Starting at the line that contains "EN TRANSMISIONES (ABS), 4X4", please transcribe every line through the end of the entries, exactly and with no pictures.
┌─ Excerpted data
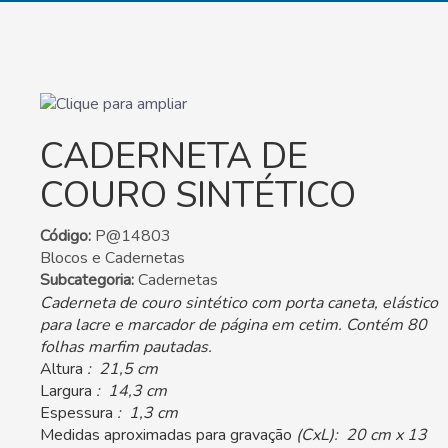
CADERNETA DE
COURO SINTÉTICO
Código:
P@14803
Blocos e Cadernetas
Subcategoria:
Cadernetas
Caderneta de couro sintético com porta caneta, elástico
para lacre e marcador de página em cetim. Contém 80
folhas marfim pautadas.
Altura
: 21,5 cm
Largura
: 14,3 cm
Espessura
: 1,3 cm
Medidas aproximadas para gravação
(CxL): 20 cm x 13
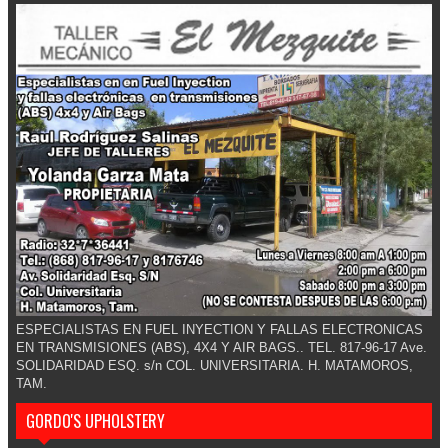
ESPECIALISTAS EN FUEL INYECTION Y FALLAS ELECTRONICAS
EN TRANSMISIONES (ABS), 4X4 Y AIR BAGS.. TEL. 817-96-17 Ave.
SOLIDARIDAD ESQ. s/n COL. UNIVERSITARIA. H. MATAMOROS,
TAM.
GORDO'S UPHOLSTERY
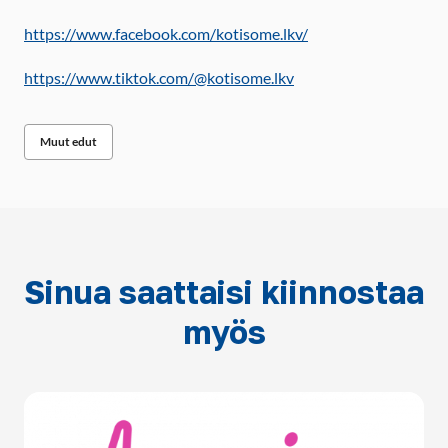
https://www.facebook.com/kotisome.lkv/
https://www.tiktok.com/@kotisome.lkv
Muut edut
Sinua saattaisi kiinnostaa
myös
└─
▸ **Exercise output**
EN TRANSMISIONES (ABS), 4X4 Y AIR BAGS.. TEL. 817-96-17 Ave.
SOLIDARIDAD ESQ. s/n COL. UNIVERSITARIA. H. MATAMOROS,
TAM.
GORDO'S UPHOLSTERY
https://www.facebook.com/kotisome.lkv/
https://www.tiktok.com/@kotisome.lkv
Muut edut
Sinua saattaisi kiinnostaa
myös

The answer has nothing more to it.